店に来る客の中でも、とりわけヤングエグゼクティブ、通称『ヤンエグ』は店の女の子たちにモテた。普段は軽く客をあしらい、手玉に取るのが商売の彼女たち。ことあるごとに、『アイシテル』と唇は動くけど、決して心は動かない彼女たち。嘘をつくことは悪いことじゃなくて、自分を守るために必要な手段のひとつだった。彼女のウソを何人の男が信じ、彼女のウソに何人の男が惑わされ、人と金を失ったことであろう。なのに、薄っぺらな彼らヤンエグの腕に自ら抱かれ、あっさりと裸の自分をさらけ出す彼女たち。いつしか強固な自己防衛は彼の用紙とささやかれるたわごとによっていとも簡単に砕き落される。スリムで長身でまつ毛の長い彼。本当の自分を信じて欲しくて、素直になったはずなのに、自分の心を彼に預けた途端、裏切られたと泣いていた。泣けば泣けるほどにこの涙は、彼を愛している証なんだと、みじめな恋にますます焦がれていく。何でもたやすく手に入る時代には、叶わない恋ほど価値があるように思い溺れる。自分の不幸と愛の大きさは比例関係にあった。この商売の女の子たち特有の方程式だった。

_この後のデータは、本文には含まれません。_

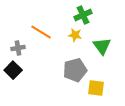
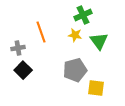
orange line: rotated 40 degrees clockwise
green triangle: moved 3 px left, 5 px up
black square: moved 10 px right
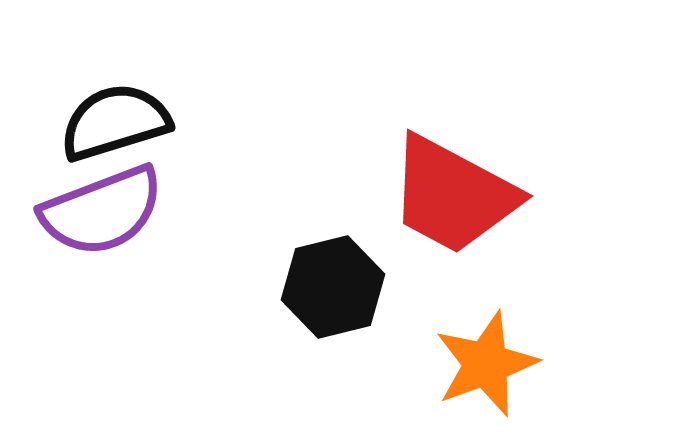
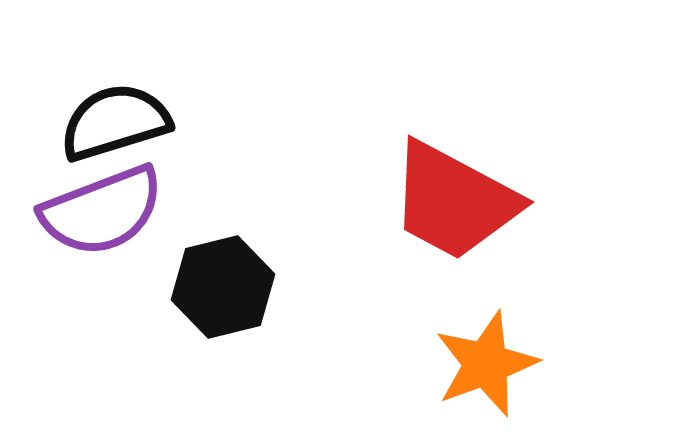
red trapezoid: moved 1 px right, 6 px down
black hexagon: moved 110 px left
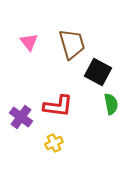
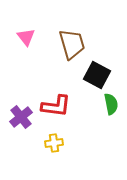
pink triangle: moved 3 px left, 5 px up
black square: moved 1 px left, 3 px down
red L-shape: moved 2 px left
purple cross: rotated 15 degrees clockwise
yellow cross: rotated 18 degrees clockwise
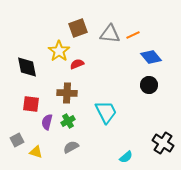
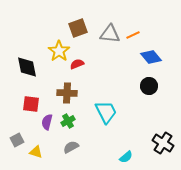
black circle: moved 1 px down
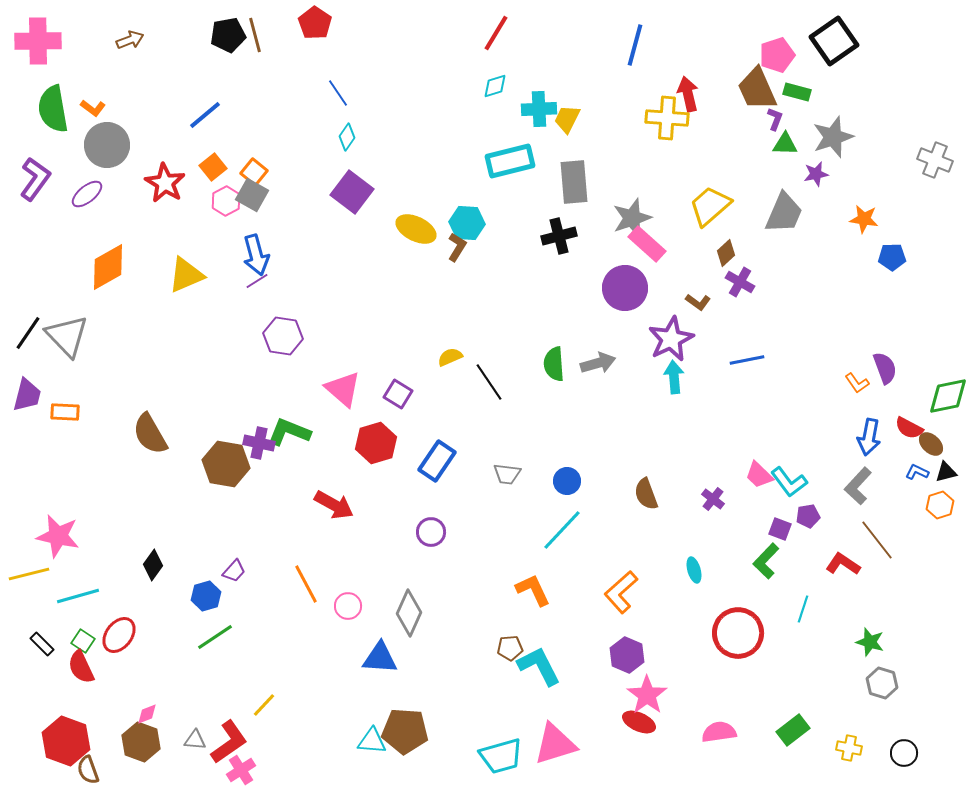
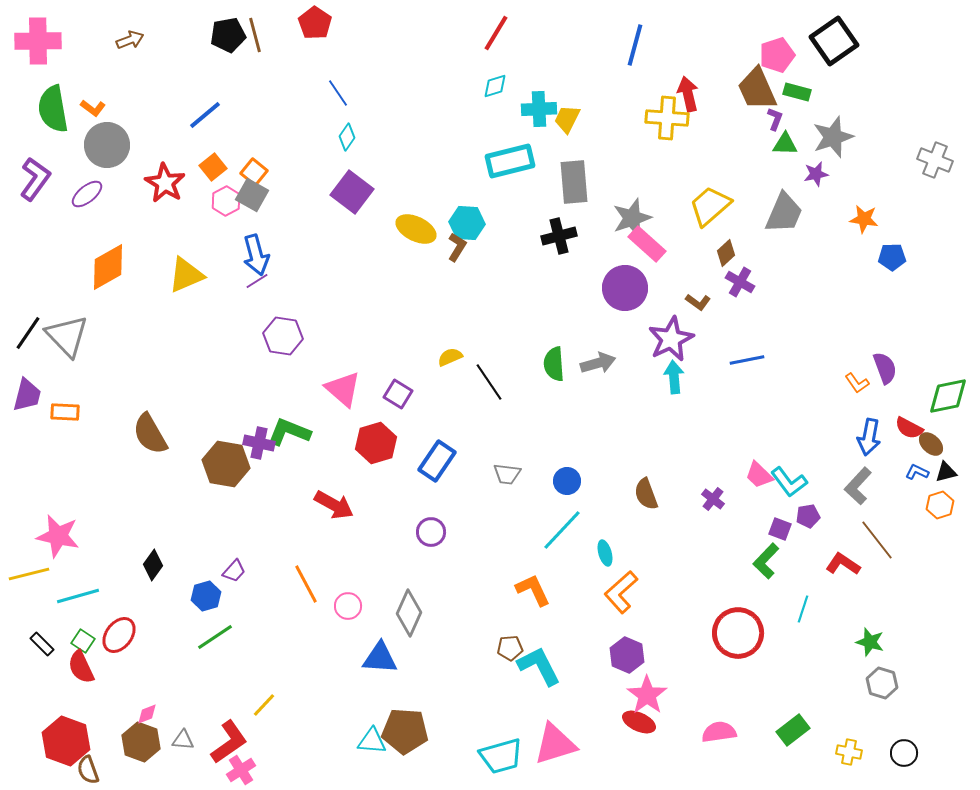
cyan ellipse at (694, 570): moved 89 px left, 17 px up
gray triangle at (195, 740): moved 12 px left
yellow cross at (849, 748): moved 4 px down
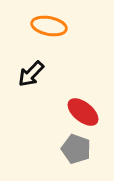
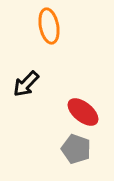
orange ellipse: rotated 68 degrees clockwise
black arrow: moved 5 px left, 10 px down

通称ヤンエグは、20代半ばから、30代前半。サロンで焼いた肌をジョルジョアルマーニのスリーピースで包み込み、ミラショーンのベルトにポケベル。左わきには携帯電話とダンヒルのセカンドバッグを抱えながら、開閉音が自慢のデュポンのライターでたばこに火をともす。愛車はAMG560SEC.。全面に貼られたスモークウィンドーに、かすかに映る彼の横顔は、六本木の深夜のネオンの街に照らされ神秘的にさえ見えた。重く大きなドアを引いて、左足からその車に乗り込めば、ゆったりと深く包み込んでくれる温かなレザーシート。革の匂いと様々な香水が混じるその助手席に身をゆだねた瞬間、隣でハンドルをに握っている男がとても価値のあるように思えた。店ではヘネシー、カミュのXOをクラッシュアイスで。市価1万円が、店の伝票では5万円に化ける酒。店の子のバースデーにはピンドンをあけ、フルーツ盛りでテーブルを飾る。ロレックスやコルムの光る腕を彼女の肩にさらりとまわし、アラミスにすせるほどの距離で、何かをささやく。一週間に何人の彼女に同じセリフをささやくのだろう。歌舞伎町のホストに見間違う彼らだったが、おじさまばかりのお相手にいささかつかれた彼女たちにとっては、ヤンエグを気取る彼らはさながら白馬に乗った王子様だったのかもしれない。その王子様はおとぎ話同様、はやてのように現れた。そして、簡単に稼いだお金でたくさんの酒を浴び、簡単に買った彼女の心を簡単に自分のモノにした。しかし、裕福な時代の王子さまは大金を払ったにもかかわらず、モノのように買った彼女の心をまるでヴィトンの靴のように、少しすり減るとすぐさま新しいものに買い替えた…。おとぎ話の真実は残酷。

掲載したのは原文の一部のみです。